» Work item
At the line containing "تم تأكيد حجزك", begin setting down the entries exactly, and stop only after the last line.

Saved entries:
:::::
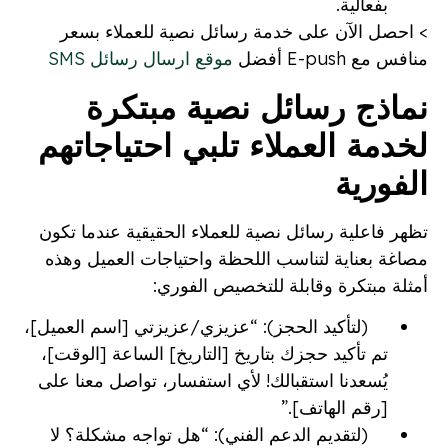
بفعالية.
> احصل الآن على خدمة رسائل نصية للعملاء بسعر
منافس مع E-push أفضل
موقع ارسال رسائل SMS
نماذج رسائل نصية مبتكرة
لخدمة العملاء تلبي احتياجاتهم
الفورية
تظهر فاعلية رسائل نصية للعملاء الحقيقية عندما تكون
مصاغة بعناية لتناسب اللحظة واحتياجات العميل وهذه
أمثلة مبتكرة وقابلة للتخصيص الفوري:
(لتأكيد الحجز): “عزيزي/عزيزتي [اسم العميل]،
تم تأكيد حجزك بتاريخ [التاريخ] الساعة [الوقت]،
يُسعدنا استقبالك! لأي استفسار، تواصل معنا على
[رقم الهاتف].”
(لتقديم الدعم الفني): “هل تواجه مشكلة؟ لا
:::::
» Answer space
تم تأكيد حجزك بتاريخ [التاريخ] الساعة [الوقت]،
يُسعدنا استقبالك! لأي استفسار، تواصل معنا على
[رقم الهاتف].”
(لتقديم الدعم الفني): “هل تواجه مشكلة؟ لا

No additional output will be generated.